We are wired to read each other at a startling resolution. Tears of sadness are slightly more viscous than tears of joy, so they roll down the cheek slower and give someone else a better chance of noticing. We are one of the only animals with visible whites around our eyes, so others can track exactly where we are looking. We are sophisticated social detectors by nature, and personal branding runs entirely on that machinery. It is also why audiences can sniff out a brand built on nothing, because we have been reading each other this closely for a very long time.

Sacrifice has become the language of trust, and you have to show you have closed other doors or given something up to earn it.

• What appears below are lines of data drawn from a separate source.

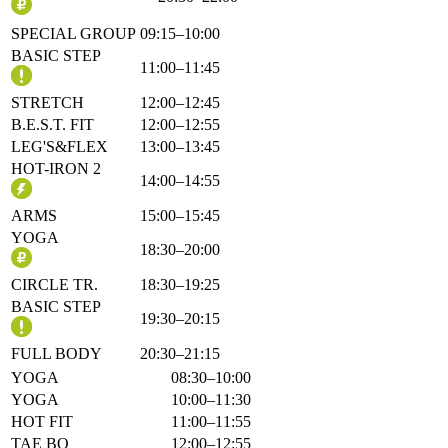
SPECIAL GROUP
09:15–10:00
BASIC STEP
11:00–11:45
STRETCH
12:00–12:45
B.E.S.T. FIT
12:00–12:55
LEG'S&FLEX
13:00–13:45
HOT-IRON 2
14:00–14:55
ARMS
15:00–15:45
YOGA
18:30–20:00
CIRCLE TR.
18:30–19:25
BASIC STEP
19:30–20:15
FULL BODY
20:30–21:15
YOGA
08:30–10:00
YOGA
10:00–11:30
HOT FIT
11:00–11:55
TAE BO
12:00–12:55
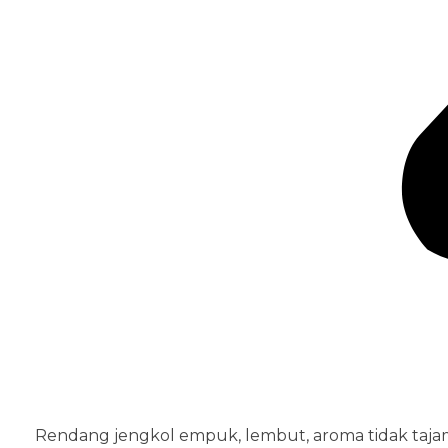
Rendang jengkol empuk, lembut, aroma tidak taj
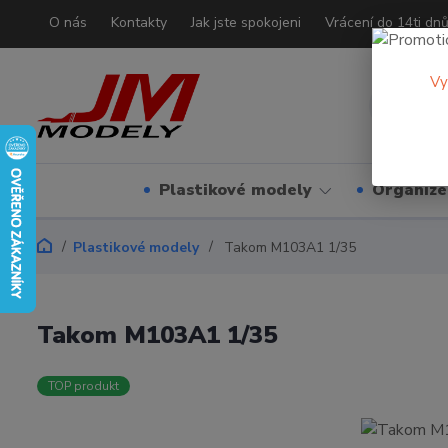
O nás
Kontakty
Jak jste spokojeni
Vrácení do 14ti dn
Vy
Plastikové modely
Organizé
Plastikové modely
Takom M103A1 1/35
Takom M103A1 1/35
TOP produkt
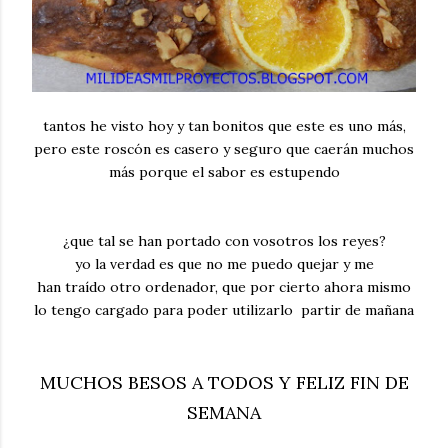
tantos he visto hoy y tan bonitos que este es uno más,
pero este roscón es casero y seguro que caerán muchos
más porque el sabor es estupendo
¿que tal se han portado con vosotros los reyes?
yo la verdad es que no me puedo quejar y me
han traído otro ordenador, que por cierto ahora mismo
lo tengo cargado para poder utilizarlo partir de mañana
MUCHOS BESOS A TODOS Y FELIZ FIN DE
SEMANA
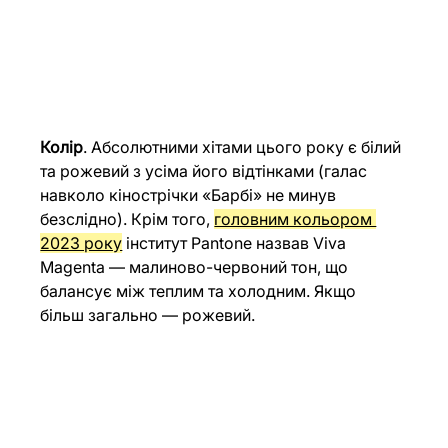
Колір
. Абсолютними хітами цього року є білий 
та рожевий з усіма його відтінками (галас 
навколо кінострічки «Барбі» не минув 
безслідно). Крім того, 
головним кольором 
2023 року
інститут Pantone назвав Viva 
Magenta — малиново-червоний тон, що 
балансує між теплим та холодним. Якщо 
більш загально — рожевий.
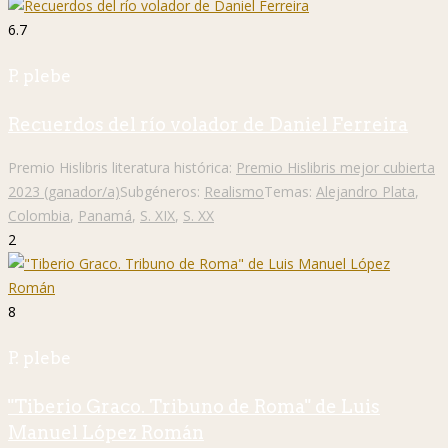
6.7
P. plebe
Recuerdos del río volador de Daniel Ferreira
Premio Hislibris literatura histórica:
Premio Hislibris mejor cubierta
2023 (ganador/a)
Subgéneros:
Realismo
Temas:
Alejandro Plata
,
Colombia
,
Panamá
,
S. XIX
,
S. XX
2
8
P. plebe
"Tiberio Graco. Tribuno de Roma" de Luis
Manuel López Román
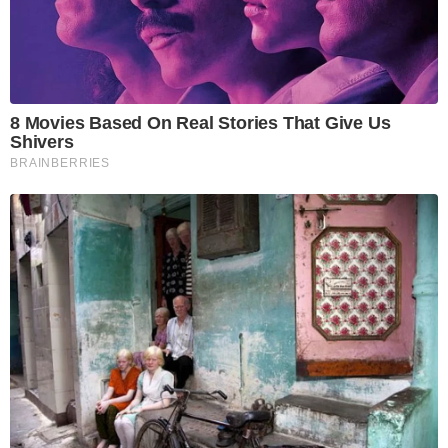
8 Movies Based On Real Stories That Give Us
Shivers
BRAINBERRIES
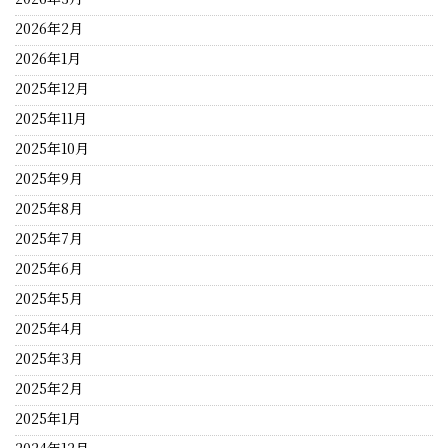
2026年2月
2026年1月
2025年12月
2025年11月
2025年10月
2025年9月
2025年8月
2025年7月
2025年6月
2025年5月
2025年4月
2025年3月
2025年2月
2025年1月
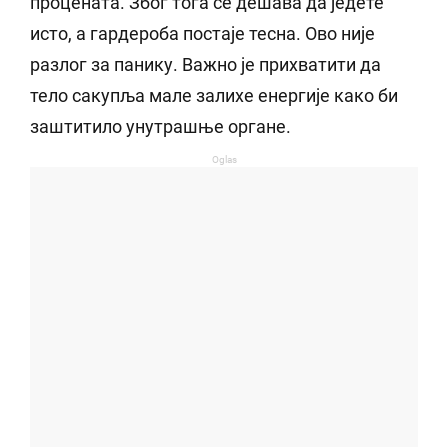
процената. Због тога се дешава да једете
исто, а гардероба постаје тесна. Ово није
разлог за панику. Важно је прихватити да
тело сакупља мале залихе енергије како би
заштитило унутрашње органе.
Oglas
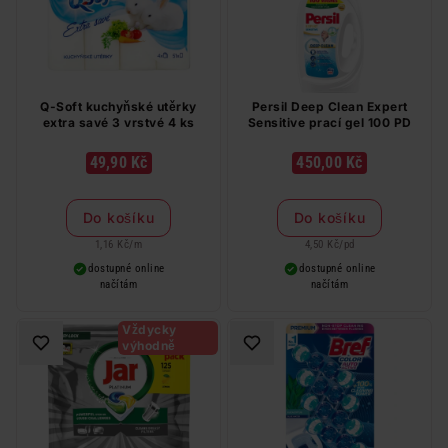
Q-Soft kuchyňské utěrky
Persil Deep Clean Expert
extra savé 3 vrstvé 4 ks
Sensitive prací gel 100 PD
49,90 Kč
450,00 Kč
Do košíku
Do košíku
1,16 Kč
/
m
4,50 Kč
/
pd
dostupné online
dostupné online
načítám
načítám
Vždycky
výhodně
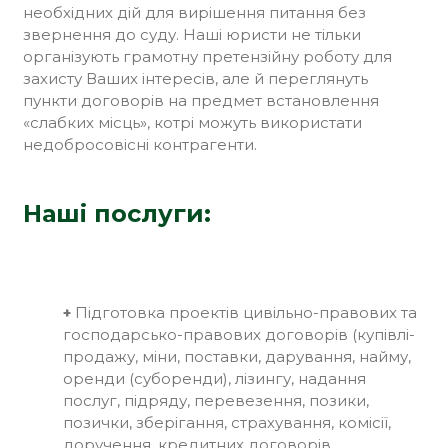
необхідних дій для вирішення питання без
звернення до суду. Наші юристи не тільки
організують грамотну претензійну роботу для
захисту Ваших інтересів, але й переглянуть
пункти договорів на предмет встановлення
«слабких місць», котрі можуть використати
недобросовісні контрагенти.
Наші послуги:
+
Підготовка проектів цивільно-правових та
господарсько-правових договорів (купівлі-
продажу, міни, поставки, дарування, найму,
оренди (суборенди), лізингу, надання
послуг, підряду, перевезення, позики,
позички, зберігання, страхування, комісії,
доручення, кредитних договорів,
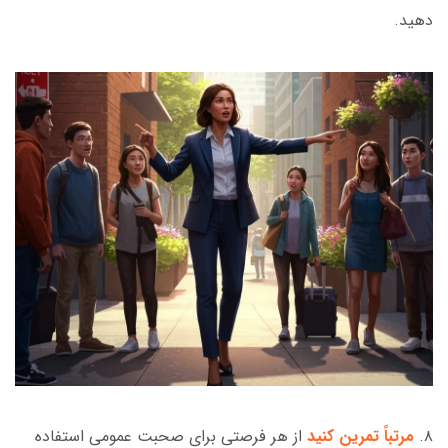
دهید.
۸.
مرتباً تمرین کنید
از هر فرصتی برای صحبت عمومی استفاده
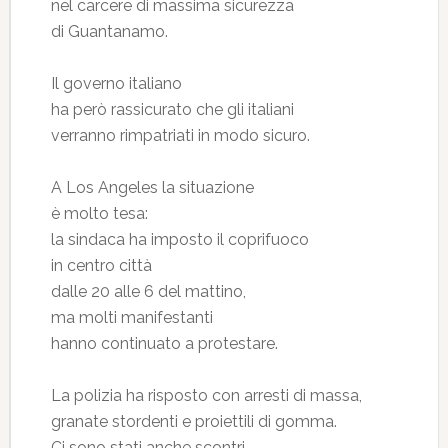
nel carcere di massima sicurezza
di Guantanamo.
Il governo italiano
ha però rassicurato che gli italiani
verranno rimpatriati in modo sicuro.
A Los Angeles la situazione
è molto tesa:
la sindaca ha imposto il coprifuoco
in centro città
dalle 20 alle 6 del mattino,
ma molti manifestanti
hanno continuato a protestare.
La polizia ha risposto con arresti di massa,
granate stordenti e proiettili di gomma.
Ci sono stati anche scontri,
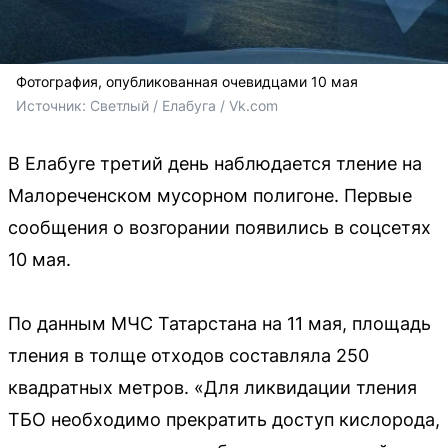
Фотография, опубликованная очевидцами 10 мая
Источник: 
Светлый / Елабуга / Vk.com
В Елабуге третий день наблюдается тление на
Малореченском мусорном полигоне. Первые
сообщения о возгорании появились в соцсетях
10 мая.
По данным МЧС Татарстана на 11 мая, площадь
тления в толще отходов составляла 250
квадратных метров. «Для ликвидации тления
ТБО необходимо прекратить доступ кислорода,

Information is infinite, but true skin in the game is not. Skin in the game means you are going to get dinged up. People who are risking something, who have a deep personal investment in the thing they are chasing, cut through the noise.

On balance, that is a good thing, because it means personal branding today is less about creating distance between you and your audience, and more about sharing an experience with them. But it is also a much higher bar to aspire to. This is why so many rebirth brands fall flat, the founder who sold the company, made a fortune, and now wants to give back or reinvent themselves. The reason people do not buy it is because there is no sacrifice.

Remember the guy who loved trains, built a huge following on it, and landed a Gucci collaboration because of that love, until it came out that his persona ran through an LLC and was not what it seemed? What scandalized people was not the business side of it, but the sudden doubt of whether he actually loved the trains. That is what people are asking. Do you really love it, and can you prove it?

The service you actually provide

The service is a form of release. It can be intellectual, emotional, or relational release, but it is something that makes your audience feel witnessed. You will start to get messages from followers that say things like, I was thinking about that, but I couldn't find a way to express it. Or, it feels good to know that somebody understands what I was feeling but couldn't articulate. This is the goal of a personal brand, for people to be seen, because when people are seen, it gives them access to a new model of being.

We all need stories to understand ourselves in the world. In fact trauma is often defined as the inability to form a narrative about yourself, and healing is the formation of a cohesive narrative where there wasn't one before. When you give people access to a model of being where they can see their experiences, their beliefs, their perspectives, or their emotions through your shared lens, you are closing a vital loop for them.

When you come in that way, you can see how shallow the previous era of self-promotional personal branding was. Why settle for that when you can bring something so much more meaningful forward?